So, I totally could have had a baby in the amount of time it has been since I’ve written. I didn’t! Just sayin’ it’s been way too long!
Instead of birthing a child, I gained 50 pounds. It sucks. A lot has happened in the last nine months, but that’s not an excuse for no longer being selfish when it comes to my health.
In December, my mom became ill and was diagnosed with encephalitis. Encephalitis is like dementia, and although my mom is still with us, she’s not the same, and I grieve the loss of her everyday.
In May, my dad made three ER visits within just as many weeks. After the last visit, he was admitted to undergo a blood transfusion. Two days later, he was more than excited to be discharged after breakfast. An hour later, I got a call from a concerned physician explaining that my father may not make it. His ulcer had ruptured an artery, and my dad was going through emergency surgery. The situation was very touch-and-go for the next 72 hours, as the doctors explained his “very poor” prognosis. Like the miracle I so desperately needed in my life, he was able to be removed from the ventilator and is currently at home recovering.
I’ve been wanting to share what has been going on, but I could never really put it into words until today. I really have to have the urge to write, and the writing bug finally hit me.
I promised to share not only the best, but the worst of my life with you, and again, I disappeared when things got tough.

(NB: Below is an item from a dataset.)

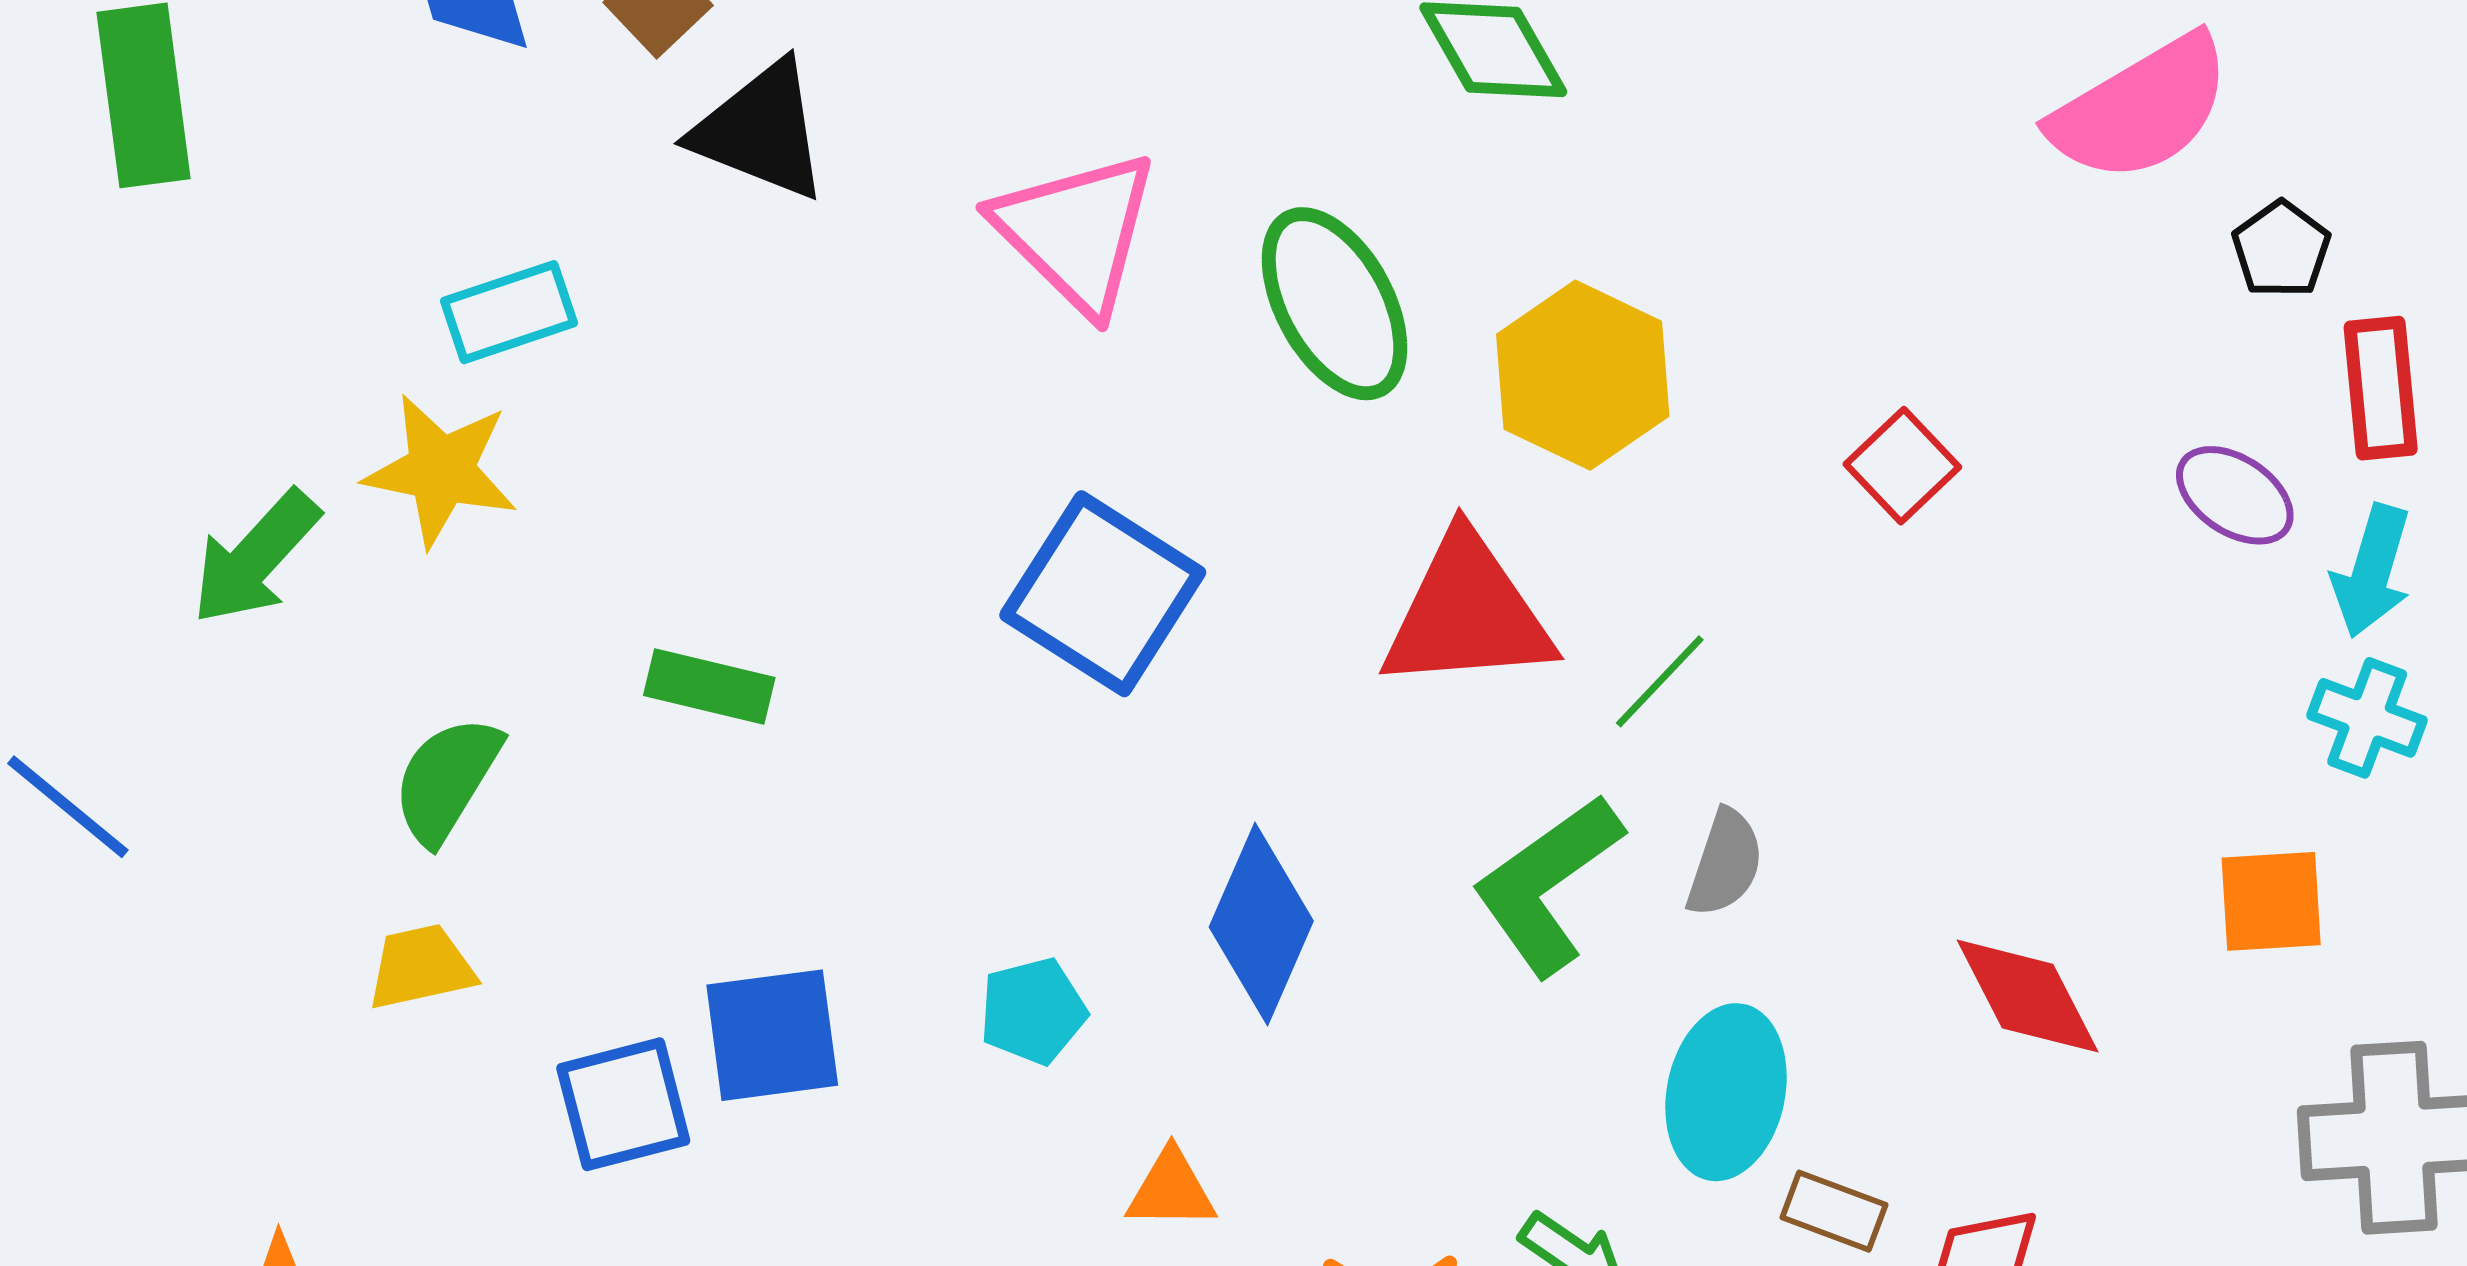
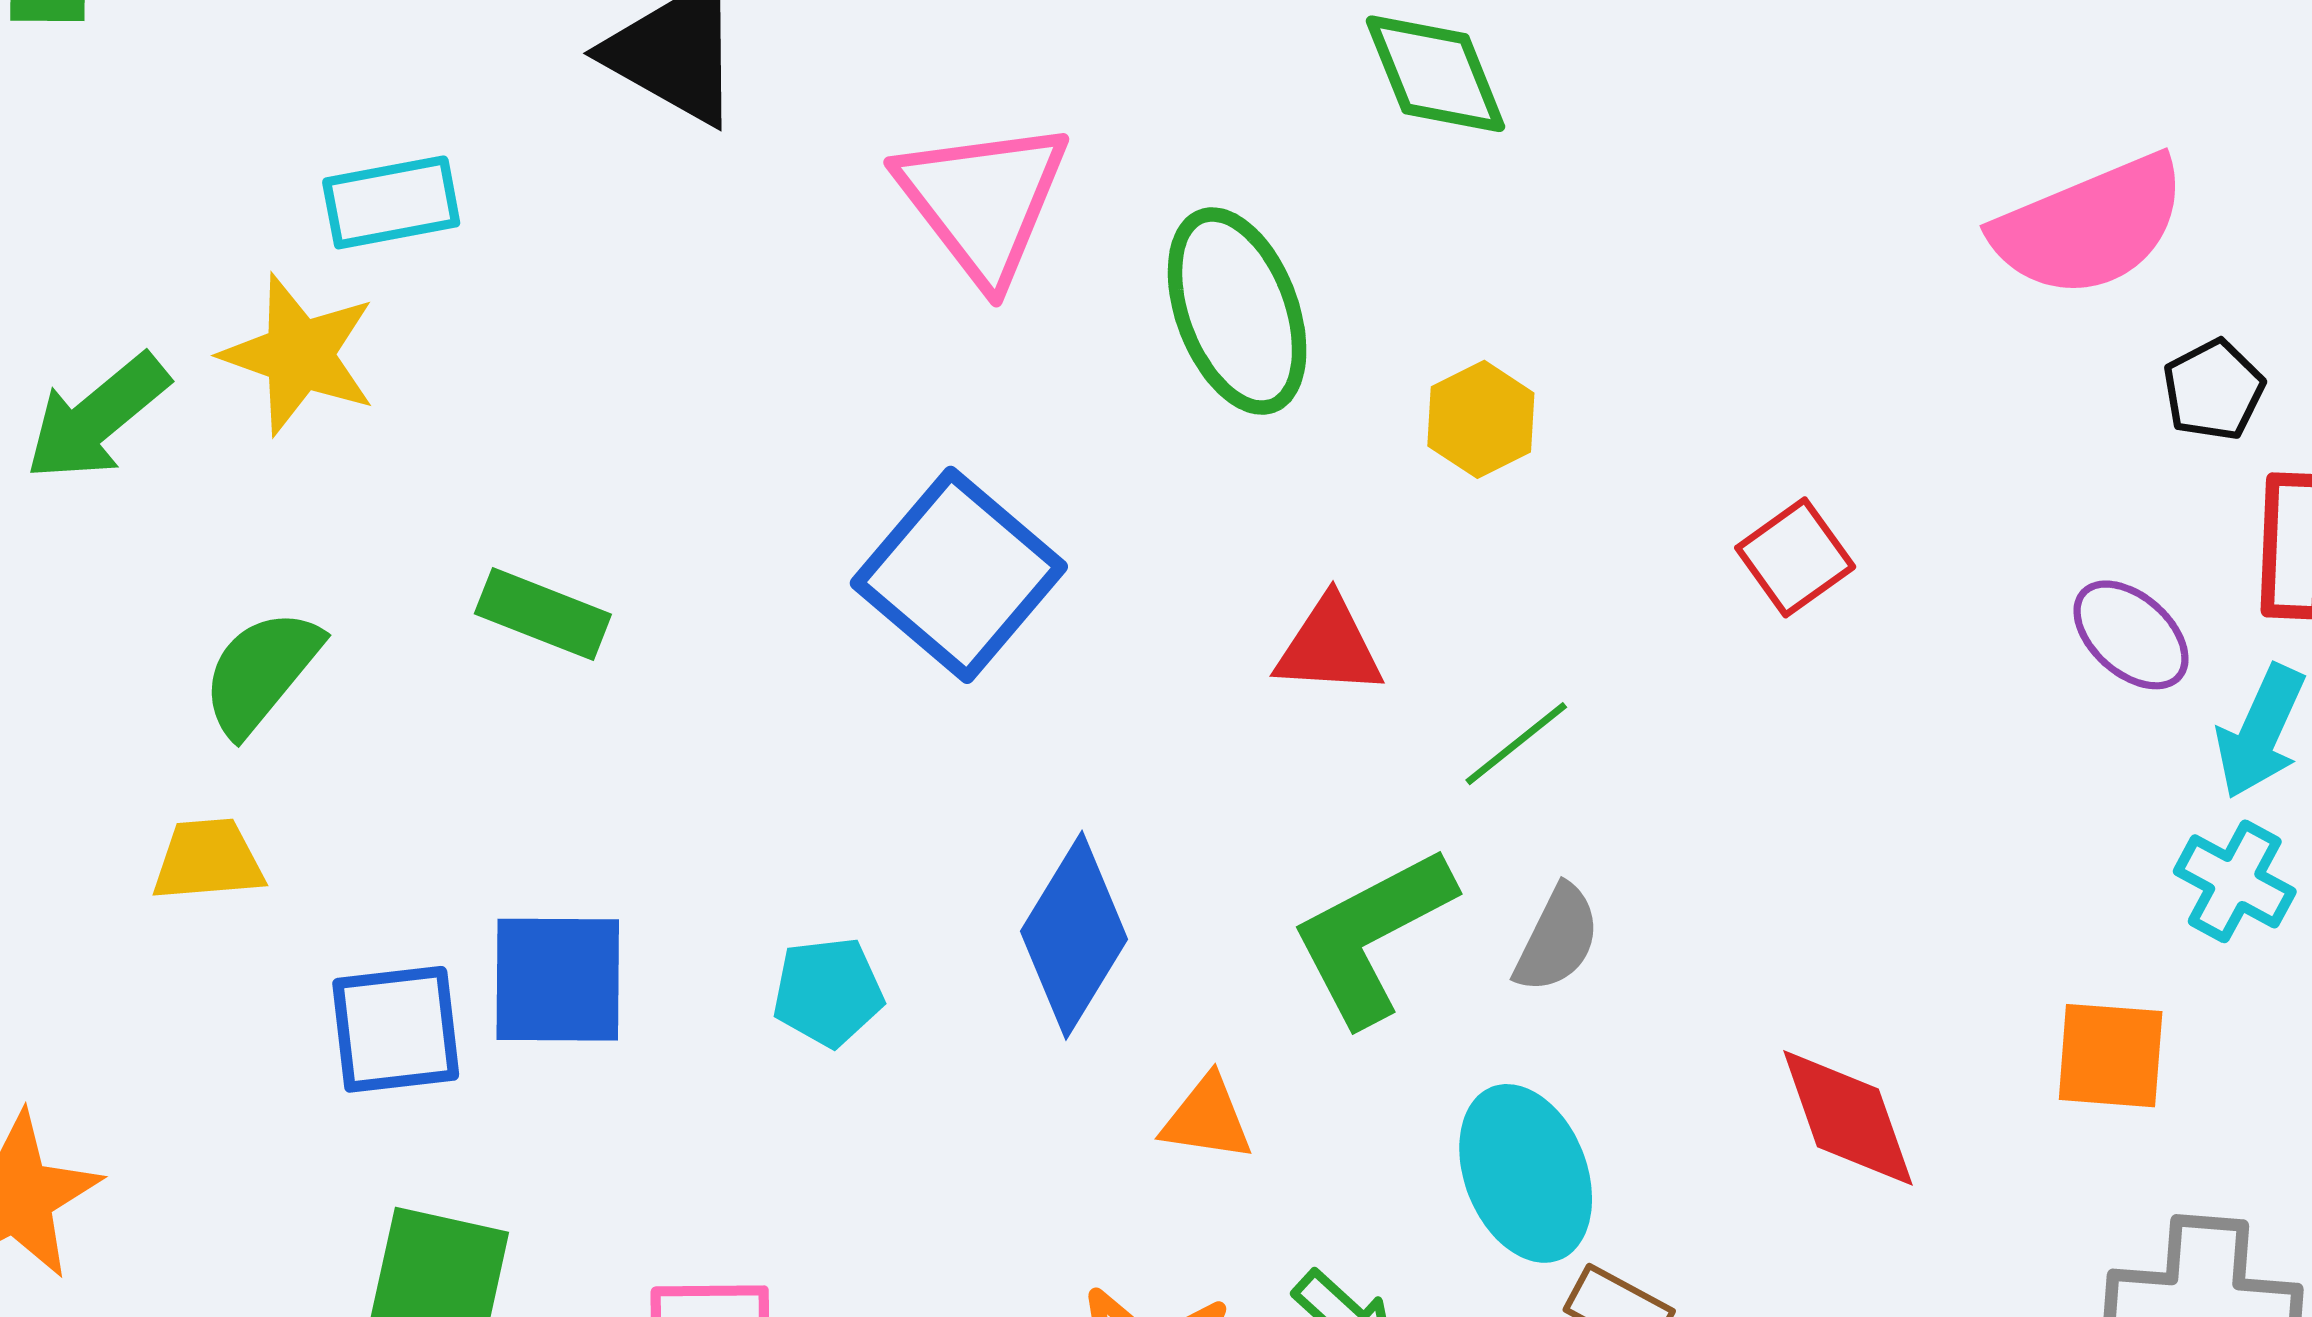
yellow hexagon: (1583, 375) -> (1481, 419), size x0.6
red triangle: (1467, 613) -> (1329, 647), size x0.6
cyan ellipse: (1726, 1092) -> (1526, 1173), turned -41
orange triangle: (1171, 1190) -> (1207, 1119), moved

But, the tough things made me stop and really think about how I can be my best self again. I started asking myself when in my adult life I was truly happy and what I needed to do to get there again.
It all came back to one thing. Being healthy. Although I have been through several big weight loss journeys, I couldn’t stop thinking about how freaking happy going through that process made me. Focusing on my health didn’t make everything else fall into place, but instead forced it there.
So for now, my goal is to be healthy. I’m going to start incorporating healthier foods instead of telling myself I can’t eat something. I’m going to get to a point again where exercising is a fun stress reliever instead of a near-death experience. I’m going to write more. I’m going to be a better version of myself. Slowly, but surely, I am going to change my life.